Die beiden sind ein erfrischendes Duo: 55 Lebensjahre trennen sie, sie zoffen sich und lachen zusammen. Er strotzt vor Übermut, sie strahlt die Gelassenheit des Alters aus. Gemeinsam ist ihnen die Lebenslust und sprühende Kreativität. Im oscarnominierten Dokumentarfilm «Visages Villages» tüfteln die 89-jährige belgische Nouvelle-Vague-Legende Agnès Varda und der 34-jährige französische Street-Art-Künstler JR gemeinsame Ideen aus.
In einem rollenden Fotoautomaten zieht das Duo von der Normandie bis in die Provence. Aus ihren Begegnungen mit Menschen schaffen sie vergängliche Fotokunst – an Hausfassaden, Mauern, Zügen oder Schiffscontainern. «Der Zufall war immer mein bester Assistent», sagt Agnès Varda. So lassen sich die beiden treiben und gehen unvoreingenommen auf Menschen zu.
In der Welt der kleinen Leute
In einer ehemaligen Bergarbeitersiedlung treffen sie etwa auf eine alte Dame, die als einzige noch in dieser Strasse lebt. Jeanine erzählt von ihren Erinnerungen an den Vater, der in den Minen schuftete, und lässt sich im Fotomobil ablichten.

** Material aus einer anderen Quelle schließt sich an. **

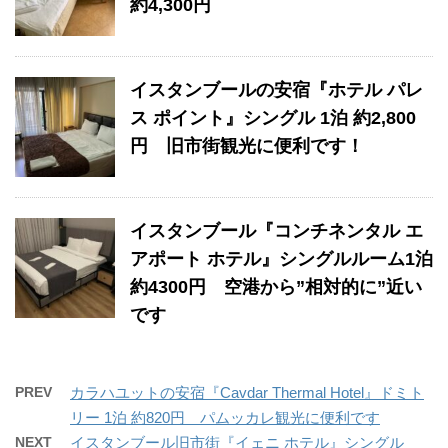
約4,300円
イスタンブールの安宿『ホテル パレ
ス ポイント』シングル 1泊 約2,800
円 旧市街観光に便利です！
イスタンブール『コンチネンタル エ
アポート ホテル』シングルルーム1泊
約4300円 空港から”相対的に”近い
です
PREV
カラハユットの安宿『Cavdar Thermal Hotel』ドミト
リー 1泊 約820円 パムッカレ観光に便利です
NEXT
イスタンブール旧市街『イェニ ホテル』シングル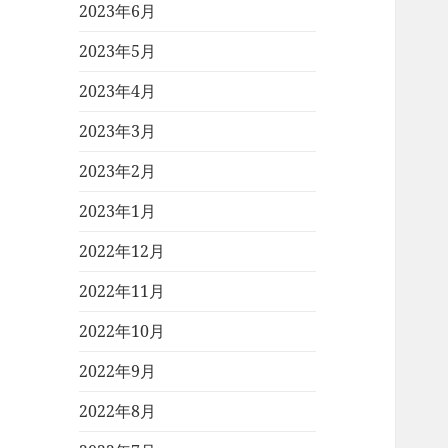
2023年6月
2023年5月
2023年4月
2023年3月
2023年2月
2023年1月
2022年12月
2022年11月
2022年10月
2022年9月
2022年8月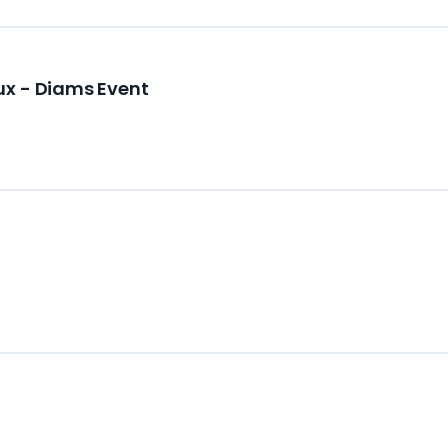
ux - Diams Event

Das Duo kleistert eine überlebensgrosse Reproduktion dieses Fotos an die Fassade der abbruchreifen Häuser – zusammen mit vergrösserten historischen Aufnahmen von Minenarbeitern. Die Einwohner, viele davon ehemalige Grubenjungen, verfolgen die Arbeiten mit Spannung und erzählen von ihren eigenen Erfahrungen.
Die zwei Künstler bilden in ihren berührenden Porträts die Welt der kleinen Leute ab und legen ihr Augenmerk oft auf Menschen, die gegen den Strom der Zeit schwimmen oder Widerstand zeigen.
«Gibt es dahinter einen Sinn?», fragt ein Arbeiter, als er schmunzelnd die neu gestaltete Fassade betrachtet. «Der Sinn ist die Macht der Vorstellungskraft», antwortet ihm Varda.
Das beschwingte und verspielte Roadmovie lädt ein zu einer fantasievollen Reise. Und es eröffnet einen Einblick in andere Lebenswelten genauso wie in die künstlerische Arbeit von Agnès Varda und JR.